Noble fined S$12.6m for misleading financial statements

Michelle Zhu
Published Wed, Aug 24, 2022 · 11:59 AM

THE Monetary Authority of Singapore (MAS) has imposed a civil penalty of S$12.6 million on Noble Group Limited (NGL) for publishing misleading information in its financial statements for the fiscal years ended December 2012 to 2016.

In a Wednesday (Aug 24) press statement issued by MAS, Accounting and Corporate Regulatory Authority (Acra) and the Singapore Police Force (SPF), the authorities announced the conclusion of their joint investigations into the group and Noble Resources International (NRI) – the commodities trader’s wholly-owned subsidiary at the time.

Since commencing in November 2018, the joint investigations found that NGL entered into long-term marketing agreements with mine owners and coal producers through NRI.

By either assisting these counterparties to build a brand name for their mines or acting as a salesperson for their commodities produced from the mines, the group was entitled to earn fees based on a predetermined percentage of the sales value.

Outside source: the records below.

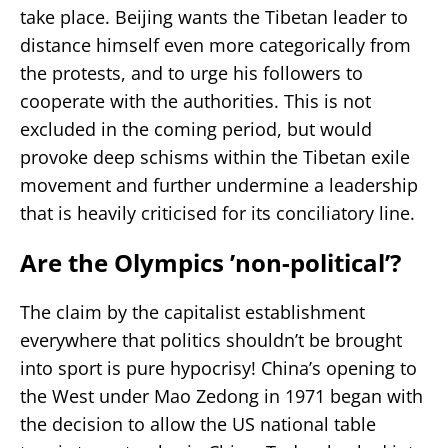
take place. Beijing wants the Tibetan leader to
distance himself even more categorically from
the protests, and to urge his followers to
cooperate with the authorities. This is not
excluded in the coming period, but would
provoke deep schisms within the Tibetan exile
movement and further undermine a leadership
that is heavily criticised for its conciliatory line.
Are the Olympics ’non-political’?
The claim by the capitalist establishment
everywhere that politics shouldn’t be brought
into sport is pure hypocrisy! China’s opening to
the West under Mao Zedong in 1971 began with
the decision to allow the US national table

NGL and NRI were discovered to have applied an incorrect accounting treatment to these agreements by classifying them as financial instruments instead of service contracts. Future fees from these agreements were also recognised before the services were rendered, thus inflating both NGL and NRI’s reported profits and net assets.

According to the authorities, NGL’s publication of such materially misleading financial statements from 2016 to 2018 were likely to have induced the buying or selling of the group’s securities listed on the Singapore Exchange.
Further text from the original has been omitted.